Project
6D object pose tracking
With the rapid development of 3D acquisition technologies, 3D sensors are becoming increasingly available and affordable, including various types of 3D scanners, LiDARs, and RGB-D cameras (such as Kinect and RealSense). 3D data acquired by these sensors can provide rich geometric, shape and scale information, which makes it suitable for applications such as robotics, autonomous driving, virtual reality and augmented reality. In this research, we will be focusing on three aspects of point cloud processing: point cloud registration, object detection and semantic segmentation.
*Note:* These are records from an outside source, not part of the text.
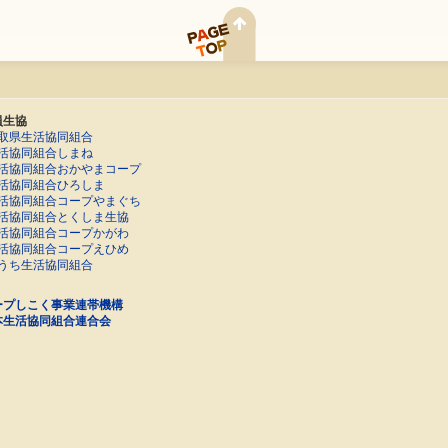
員生協
取県生活協同組合
活協同組合しまね
活協同組合おかやまコープ
活協同組合ひろしま
活協同組合コープやまぐち
活協同組合とくしま生協
活協同組合コープかがわ
活協同組合コープえひめ
うち生活協同組合
ープしこく事業連帯機構
本生活協同組合連合会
Point cloud registration is defined as finding the transformation between two separate point cloud coordinate systems. It is key for Simultaneous Localization and Mapping (SLAM), 3D reconstruction of scenes, and it has become central in vision-based autonomous driving. In robotics applications such as autonomous driving we are interested in detecting objects in 3D space. This is fundamental for motion planning in order to plan a safe route. Point cloud semantic segmentation(PCSS) is the task of associating each point of a point cloud with a semantic label. PCSS is basic and critical task for robot to understand the scene. Besides accuracy, processing speed is also critical for these applications. We hope to propose a framework which is able to build an accurate 3D semantic map with object location information in real time by combining these three tasks.